Na denúncia ajuizada dia primeiro de julho, o MP relata o desvio de R$ 175 mil da extinta Companhia Municipal de Urbanização (Comurb, hoje CMTU). Conforme o MP, a licitação fraudada em 98, teria sido vencida pela empresa Sistema. O dinheiro teria sido distribuído em várias contas bancárias, e parte destinada a conta da C. Zavierucha & Cia., de Cassimiro Zavierucha, mais conhecido como Carlos Júnior, apontado como tesoureiro de campanha da família Belinati.
Outra ação acatada pelo juiz, proposta no dia 13 de junho, denuncia 18 pessoas pelo desvio de R$ 225 mil também da Comurb. De acordo com os promotores Cláudio Esteves e Solange Vicentin, autores da ação, parte do desvio - cerca de R$ 6 mil, teria sido depositado no dia 2 de outubro de 98, na conta pessoal do ex-prefeito.
''Os réus nem sequer foram citados e não se pode presumir, antecipadamente, que irão se furtar ao comparecimento dos atos processuais a que forem intimados'', justificou o juiz no despacho. ''Isto não significa, todavia, que o requisito da conveniência da instrução criminal esteja totalmente descartado no presente feito, pois caso se constate manobras da defesa para protelar indefinidamente o feito, como, por exemplo, por réus nunca serem 'encontrados' para as intimações ou mesmo 'ficarem doentes' justamente nos dias de audiência, o fundamento da conveniência da instrução criminal poderá ser reanalisado'', complementou.

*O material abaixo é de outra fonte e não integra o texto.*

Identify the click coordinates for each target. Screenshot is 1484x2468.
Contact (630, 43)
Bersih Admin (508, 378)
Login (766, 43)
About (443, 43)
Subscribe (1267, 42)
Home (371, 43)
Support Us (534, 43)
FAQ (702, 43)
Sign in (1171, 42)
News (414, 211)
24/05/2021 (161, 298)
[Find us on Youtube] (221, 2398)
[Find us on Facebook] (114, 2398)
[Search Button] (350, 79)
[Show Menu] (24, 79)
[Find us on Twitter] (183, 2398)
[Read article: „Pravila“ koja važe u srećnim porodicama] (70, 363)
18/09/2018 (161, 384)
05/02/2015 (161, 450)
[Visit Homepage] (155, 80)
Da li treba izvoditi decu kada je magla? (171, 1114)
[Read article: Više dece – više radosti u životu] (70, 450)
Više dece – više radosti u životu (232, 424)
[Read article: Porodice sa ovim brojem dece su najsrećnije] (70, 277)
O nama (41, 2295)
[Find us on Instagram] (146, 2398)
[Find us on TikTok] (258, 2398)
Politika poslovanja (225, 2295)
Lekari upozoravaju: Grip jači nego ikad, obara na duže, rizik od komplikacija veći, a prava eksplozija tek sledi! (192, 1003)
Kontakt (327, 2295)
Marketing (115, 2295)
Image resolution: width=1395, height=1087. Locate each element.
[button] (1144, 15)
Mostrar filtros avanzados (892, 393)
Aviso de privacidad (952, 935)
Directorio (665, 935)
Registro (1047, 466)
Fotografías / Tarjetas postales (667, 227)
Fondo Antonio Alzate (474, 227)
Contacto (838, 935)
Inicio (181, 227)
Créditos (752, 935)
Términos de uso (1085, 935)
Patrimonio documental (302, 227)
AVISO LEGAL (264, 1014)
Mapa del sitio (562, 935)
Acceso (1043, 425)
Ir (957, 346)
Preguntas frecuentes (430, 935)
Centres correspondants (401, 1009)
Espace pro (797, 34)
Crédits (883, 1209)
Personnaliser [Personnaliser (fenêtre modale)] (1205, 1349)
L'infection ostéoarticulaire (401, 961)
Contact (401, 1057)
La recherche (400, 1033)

Segundo a promotora de Defesa do Patrimônio Público, Leila Voltarelli, o MP deverá esperar a intimação da decisão judicial. ''Com relação aos pedidos de preventiva indeferidos, não tomamos conhecimento ainda. Temos que ver a fundamentação desse despacho e ver se é o caso de recorrer'', afirmou.
Em 2001, Belinati teve dois pedidos de prisão decretados pela Justiça. Em maio, o ex-prefeito permaneceu seis dias nas dependências do 2º Distrito Policial, acusado de desviar R$ 1,7 milhão dos cofres públicos. Em julho, outra prisão preventiva foi decretada pelo desvio de R$ 270 mil. Nos dois casos, Belinati foi libertado por habeas corpus concedidos pelo TJ. A Folha tentou entrar em contato com o advogado do ex-prefeito, Antonio Carlos de Andrade Vianna, e com Carlos Júnior, mas eles não foram localizados.
Os interrogatórios foram agendados para outubro. ''Não tem pauta disponível em data mais próxima, devido ao excesso de serviço, muitos processos. Além disso o cartório está atendendo dois juízes'', justificou o escrivão Reginaldo Arcebispo de Sá.